朝、出勤してから時々、会社の前の道路や駐車場のゴミを拾う。今朝もそうだったが、このところ捨てられているマスクが目につく。今朝は歩道に二枚。誰が、どんな場面でマスクを捨てるのだろう。それとも誤ってポケットやバッグなどから落とすのか。ちょっとイメージできないけど…。

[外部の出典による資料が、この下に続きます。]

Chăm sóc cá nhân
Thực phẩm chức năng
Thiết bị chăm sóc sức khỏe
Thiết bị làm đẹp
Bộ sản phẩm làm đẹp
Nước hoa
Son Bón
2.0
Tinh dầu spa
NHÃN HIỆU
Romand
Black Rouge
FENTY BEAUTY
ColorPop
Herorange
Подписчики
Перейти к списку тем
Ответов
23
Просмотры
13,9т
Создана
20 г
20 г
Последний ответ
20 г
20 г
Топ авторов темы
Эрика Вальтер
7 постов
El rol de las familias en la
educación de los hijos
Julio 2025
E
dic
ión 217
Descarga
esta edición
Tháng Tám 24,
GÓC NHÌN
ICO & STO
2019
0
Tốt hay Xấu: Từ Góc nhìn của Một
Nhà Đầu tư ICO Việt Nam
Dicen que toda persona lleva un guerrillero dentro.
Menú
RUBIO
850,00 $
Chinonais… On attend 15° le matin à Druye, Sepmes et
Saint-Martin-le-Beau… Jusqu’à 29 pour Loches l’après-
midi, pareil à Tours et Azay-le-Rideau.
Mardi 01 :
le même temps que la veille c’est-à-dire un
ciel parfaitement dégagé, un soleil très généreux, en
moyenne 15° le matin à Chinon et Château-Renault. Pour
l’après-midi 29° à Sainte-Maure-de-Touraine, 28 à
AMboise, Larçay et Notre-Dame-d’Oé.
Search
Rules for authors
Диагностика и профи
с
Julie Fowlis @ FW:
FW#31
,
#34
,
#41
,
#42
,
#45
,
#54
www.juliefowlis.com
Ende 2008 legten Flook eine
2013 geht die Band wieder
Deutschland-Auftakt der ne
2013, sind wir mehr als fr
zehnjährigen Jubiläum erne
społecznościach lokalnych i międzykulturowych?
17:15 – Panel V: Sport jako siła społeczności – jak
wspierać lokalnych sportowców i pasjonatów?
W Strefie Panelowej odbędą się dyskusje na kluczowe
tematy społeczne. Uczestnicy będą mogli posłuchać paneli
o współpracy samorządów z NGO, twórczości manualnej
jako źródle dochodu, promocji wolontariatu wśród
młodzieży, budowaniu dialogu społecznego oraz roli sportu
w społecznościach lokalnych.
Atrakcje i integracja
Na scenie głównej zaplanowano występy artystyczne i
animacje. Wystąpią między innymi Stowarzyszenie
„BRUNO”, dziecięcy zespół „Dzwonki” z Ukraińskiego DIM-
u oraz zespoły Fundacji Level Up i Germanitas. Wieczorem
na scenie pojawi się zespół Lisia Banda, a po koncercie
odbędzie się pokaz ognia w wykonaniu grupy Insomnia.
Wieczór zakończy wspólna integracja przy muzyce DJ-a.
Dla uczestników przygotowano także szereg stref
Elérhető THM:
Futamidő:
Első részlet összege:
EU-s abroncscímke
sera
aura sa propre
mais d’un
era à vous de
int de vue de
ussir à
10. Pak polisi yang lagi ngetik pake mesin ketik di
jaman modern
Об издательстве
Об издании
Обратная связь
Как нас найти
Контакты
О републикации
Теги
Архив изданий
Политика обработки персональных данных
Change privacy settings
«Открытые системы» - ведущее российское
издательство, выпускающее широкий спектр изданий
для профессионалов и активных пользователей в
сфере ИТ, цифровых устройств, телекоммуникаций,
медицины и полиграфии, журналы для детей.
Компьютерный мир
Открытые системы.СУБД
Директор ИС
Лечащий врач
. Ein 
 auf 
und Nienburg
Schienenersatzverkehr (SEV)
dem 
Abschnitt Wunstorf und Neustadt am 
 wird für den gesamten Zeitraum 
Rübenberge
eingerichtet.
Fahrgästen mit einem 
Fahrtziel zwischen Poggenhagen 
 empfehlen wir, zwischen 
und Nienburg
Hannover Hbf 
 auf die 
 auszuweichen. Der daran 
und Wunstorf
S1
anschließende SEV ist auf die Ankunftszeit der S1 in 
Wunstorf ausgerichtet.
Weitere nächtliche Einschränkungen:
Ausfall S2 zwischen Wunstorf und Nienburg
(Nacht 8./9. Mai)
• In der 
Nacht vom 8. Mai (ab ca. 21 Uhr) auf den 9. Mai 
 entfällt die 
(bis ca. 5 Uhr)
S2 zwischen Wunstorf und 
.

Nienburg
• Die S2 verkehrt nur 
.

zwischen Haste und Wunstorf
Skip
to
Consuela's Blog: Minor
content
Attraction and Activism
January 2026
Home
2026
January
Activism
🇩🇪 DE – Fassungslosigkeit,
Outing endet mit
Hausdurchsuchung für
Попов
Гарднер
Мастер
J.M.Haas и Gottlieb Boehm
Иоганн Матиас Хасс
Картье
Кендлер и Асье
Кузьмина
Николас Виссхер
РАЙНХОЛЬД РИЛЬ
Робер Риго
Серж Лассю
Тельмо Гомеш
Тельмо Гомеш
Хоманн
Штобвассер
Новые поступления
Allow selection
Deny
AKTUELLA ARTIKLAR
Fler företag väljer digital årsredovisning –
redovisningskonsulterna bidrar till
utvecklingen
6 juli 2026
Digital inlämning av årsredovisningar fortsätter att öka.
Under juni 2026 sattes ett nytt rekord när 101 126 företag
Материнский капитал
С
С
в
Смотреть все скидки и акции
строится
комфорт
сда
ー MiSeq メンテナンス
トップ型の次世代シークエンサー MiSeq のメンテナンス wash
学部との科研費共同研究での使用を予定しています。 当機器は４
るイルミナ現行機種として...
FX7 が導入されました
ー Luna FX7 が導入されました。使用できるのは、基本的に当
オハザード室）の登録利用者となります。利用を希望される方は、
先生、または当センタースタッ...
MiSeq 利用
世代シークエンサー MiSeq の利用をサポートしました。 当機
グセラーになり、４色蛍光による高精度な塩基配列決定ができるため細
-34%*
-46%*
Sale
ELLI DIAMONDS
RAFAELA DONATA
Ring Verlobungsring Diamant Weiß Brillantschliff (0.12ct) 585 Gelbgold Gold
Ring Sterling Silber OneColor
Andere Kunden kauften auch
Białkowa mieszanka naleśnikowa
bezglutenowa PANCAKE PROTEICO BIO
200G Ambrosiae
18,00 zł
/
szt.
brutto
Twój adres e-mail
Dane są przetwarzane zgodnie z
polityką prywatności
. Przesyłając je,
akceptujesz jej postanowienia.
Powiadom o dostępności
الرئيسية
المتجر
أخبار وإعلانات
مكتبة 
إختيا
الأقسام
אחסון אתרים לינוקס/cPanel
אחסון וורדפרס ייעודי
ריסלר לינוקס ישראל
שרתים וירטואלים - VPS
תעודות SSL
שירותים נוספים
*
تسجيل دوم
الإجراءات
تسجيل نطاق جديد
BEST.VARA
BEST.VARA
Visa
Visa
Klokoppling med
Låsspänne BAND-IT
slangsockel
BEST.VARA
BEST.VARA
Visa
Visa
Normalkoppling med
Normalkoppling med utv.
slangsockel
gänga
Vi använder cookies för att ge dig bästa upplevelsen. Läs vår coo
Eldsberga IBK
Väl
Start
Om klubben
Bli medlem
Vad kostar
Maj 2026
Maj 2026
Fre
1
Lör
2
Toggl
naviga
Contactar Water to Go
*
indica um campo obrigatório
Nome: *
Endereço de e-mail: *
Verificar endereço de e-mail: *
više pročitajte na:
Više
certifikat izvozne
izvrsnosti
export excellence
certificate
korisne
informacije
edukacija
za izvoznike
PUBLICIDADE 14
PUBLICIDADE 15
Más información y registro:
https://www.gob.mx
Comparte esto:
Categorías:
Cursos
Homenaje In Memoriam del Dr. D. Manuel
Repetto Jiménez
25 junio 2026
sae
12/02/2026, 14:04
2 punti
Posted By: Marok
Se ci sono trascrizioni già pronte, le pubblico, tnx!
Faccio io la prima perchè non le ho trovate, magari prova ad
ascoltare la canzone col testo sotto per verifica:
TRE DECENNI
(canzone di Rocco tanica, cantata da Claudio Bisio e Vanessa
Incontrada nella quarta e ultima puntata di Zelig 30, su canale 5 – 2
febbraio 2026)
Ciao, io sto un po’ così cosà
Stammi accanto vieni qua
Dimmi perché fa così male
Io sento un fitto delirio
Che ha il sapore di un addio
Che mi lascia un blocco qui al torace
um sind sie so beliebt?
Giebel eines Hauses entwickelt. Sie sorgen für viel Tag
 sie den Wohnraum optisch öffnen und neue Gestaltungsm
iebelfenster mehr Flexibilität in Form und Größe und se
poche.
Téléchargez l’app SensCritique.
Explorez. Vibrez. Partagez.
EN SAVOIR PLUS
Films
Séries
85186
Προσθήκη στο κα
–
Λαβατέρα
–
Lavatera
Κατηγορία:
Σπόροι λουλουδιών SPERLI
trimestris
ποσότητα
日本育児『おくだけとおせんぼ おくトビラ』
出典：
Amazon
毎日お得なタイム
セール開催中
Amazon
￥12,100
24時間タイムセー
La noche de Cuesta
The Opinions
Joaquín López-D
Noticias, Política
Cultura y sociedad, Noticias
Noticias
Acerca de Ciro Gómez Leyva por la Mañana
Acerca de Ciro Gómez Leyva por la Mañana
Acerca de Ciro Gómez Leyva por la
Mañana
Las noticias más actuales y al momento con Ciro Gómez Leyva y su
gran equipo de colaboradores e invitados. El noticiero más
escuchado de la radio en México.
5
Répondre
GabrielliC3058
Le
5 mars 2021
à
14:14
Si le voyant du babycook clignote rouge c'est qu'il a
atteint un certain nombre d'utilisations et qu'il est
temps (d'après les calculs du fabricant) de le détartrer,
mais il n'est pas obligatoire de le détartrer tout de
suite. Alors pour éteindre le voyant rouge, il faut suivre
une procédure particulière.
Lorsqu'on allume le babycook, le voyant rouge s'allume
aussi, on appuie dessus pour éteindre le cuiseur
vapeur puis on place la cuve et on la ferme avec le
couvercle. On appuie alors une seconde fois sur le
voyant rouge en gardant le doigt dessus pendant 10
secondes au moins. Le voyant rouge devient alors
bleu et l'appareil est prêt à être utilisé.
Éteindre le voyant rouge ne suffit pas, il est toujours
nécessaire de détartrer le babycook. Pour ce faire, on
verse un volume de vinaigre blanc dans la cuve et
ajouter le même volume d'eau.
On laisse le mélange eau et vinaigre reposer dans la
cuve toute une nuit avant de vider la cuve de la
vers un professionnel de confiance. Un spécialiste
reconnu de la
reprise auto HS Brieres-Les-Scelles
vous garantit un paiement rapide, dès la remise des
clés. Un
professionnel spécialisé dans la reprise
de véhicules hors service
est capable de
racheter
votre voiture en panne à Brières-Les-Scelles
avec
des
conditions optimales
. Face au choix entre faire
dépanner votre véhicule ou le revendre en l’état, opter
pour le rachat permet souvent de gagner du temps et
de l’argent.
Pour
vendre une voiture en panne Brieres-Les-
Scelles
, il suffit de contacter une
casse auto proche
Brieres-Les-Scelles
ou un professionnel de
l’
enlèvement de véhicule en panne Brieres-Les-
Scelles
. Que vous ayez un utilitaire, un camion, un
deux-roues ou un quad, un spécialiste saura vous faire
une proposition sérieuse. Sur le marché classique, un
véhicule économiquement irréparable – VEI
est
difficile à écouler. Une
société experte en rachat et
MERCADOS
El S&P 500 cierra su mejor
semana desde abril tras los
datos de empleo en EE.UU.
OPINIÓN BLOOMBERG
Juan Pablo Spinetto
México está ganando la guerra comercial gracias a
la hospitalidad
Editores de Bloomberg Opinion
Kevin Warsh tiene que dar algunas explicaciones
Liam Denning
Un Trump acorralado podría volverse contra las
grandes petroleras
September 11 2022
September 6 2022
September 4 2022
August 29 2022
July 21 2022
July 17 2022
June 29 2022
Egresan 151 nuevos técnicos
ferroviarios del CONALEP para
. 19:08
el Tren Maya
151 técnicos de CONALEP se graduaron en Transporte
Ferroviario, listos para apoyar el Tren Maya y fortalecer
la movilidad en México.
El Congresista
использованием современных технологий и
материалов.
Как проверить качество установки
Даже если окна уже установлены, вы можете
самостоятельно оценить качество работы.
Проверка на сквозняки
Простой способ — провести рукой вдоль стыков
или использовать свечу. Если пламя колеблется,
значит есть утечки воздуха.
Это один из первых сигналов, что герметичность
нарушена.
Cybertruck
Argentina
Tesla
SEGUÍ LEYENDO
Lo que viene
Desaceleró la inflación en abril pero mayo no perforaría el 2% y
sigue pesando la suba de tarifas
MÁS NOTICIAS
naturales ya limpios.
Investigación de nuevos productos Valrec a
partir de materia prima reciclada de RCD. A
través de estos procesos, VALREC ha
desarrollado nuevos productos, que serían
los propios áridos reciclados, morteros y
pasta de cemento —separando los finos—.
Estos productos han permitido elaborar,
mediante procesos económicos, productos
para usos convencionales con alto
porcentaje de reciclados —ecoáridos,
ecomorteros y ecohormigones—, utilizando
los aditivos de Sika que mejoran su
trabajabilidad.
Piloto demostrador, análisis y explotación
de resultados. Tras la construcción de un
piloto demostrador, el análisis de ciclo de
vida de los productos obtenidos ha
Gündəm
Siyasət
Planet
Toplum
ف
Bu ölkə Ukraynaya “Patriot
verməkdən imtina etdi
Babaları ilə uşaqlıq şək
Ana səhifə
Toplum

 さて、そのマスク。懐かしいアベノマスクの話である。二日付毎日新聞は、「行き場なき布マスク」「8130万枚 厚労省 保管庫公開」の見出しで、写真付きで報じた。記事によると、新型コロナウイルス対策で政府が調達した「アベノマスク」を含む八千万枚余の布マスクが使われずに保管され続けているという。平均単価は百三十九円。月額の保管料は当初は九千万円だったが、今年三月に保管場所が変わり約千九百万円になった。単純計算で百十三億円分の布マスクが倉庫に眠り、保管料を払い続けている。

 遠い昔の話のような気がするが、たった一年半ほど前のことなのだ。新型コロナの惨禍が私たちの暮らしを直撃し始めた昨年四月、小欄は「『マスクの話』と『アベノマスクの話』と『布マスクの話』――」のタイトルで、「キョンキョン」こと俳優小泉今日子のツイッターの書き込みを話題にした。ちょっと引用しよう。

 ――彼女は社長を務める「株式会社明後日」名義のアカウントでツイッターをしていて、結構、つぶやいている。(二〇二〇年四月)二十二日午後一時、「アベノマスクの不良品を政府、公表せず」というニュースをリツイートして、次のようにつぶやく。

 ――人間だから間違えや失敗は誰にでもあるだろう。一生懸命やった結果だったら人はいつか許してくれるかもしれない。でも汚らしい嘘や狡(ずる)は絶対に許されない。カビだらけのマスクはその汚らしさを具現化したように見えて仕方がない。

 安倍首相の肝いりで、全国五千万世帯に二枚ずつ配付する布マスクに、カビや汚れ、虫や毛の混入が見つかっている。政府は、その事実を発表していなかった。キョンキョンは、この政権の本質がウソやズルだと見抜いている。森友、加計、桜を見る会へと続く数々のグロテスクなスキャンダルと、アベノマスクの不良品の根源は同じだと知っている。(引用終わり)

 話は変わる。確か十一月二十八日、日曜日の午前中だと思うのだが、NHKのBSプレミアム(これも不確か…)で不思議な番組を見た。しかも途中から。インターネットで検索してみると、「ほっかいどうが#1」という、札幌放送局制作の新番組だそうだ。ネットの自己紹介に次のようにある。

 ――新番組「ほっかいどうが」 感動したり、発見したり、モヤモヤしたり。いつものニュースや番組では描けない何かをお伝えしたくて、衝動的に制作します。気まぐれ(?)に不定期の放送です。(北海道のみ)

 ここ数年、私が抱いている「あべさまの・すがさまの、恐らくきしださまのNHK」のイメージとは相容れない、とても自由な感じ。これぞ「みなさまの、公共放送らしい、政権の広報機関ではないNHK」の番組ではないか。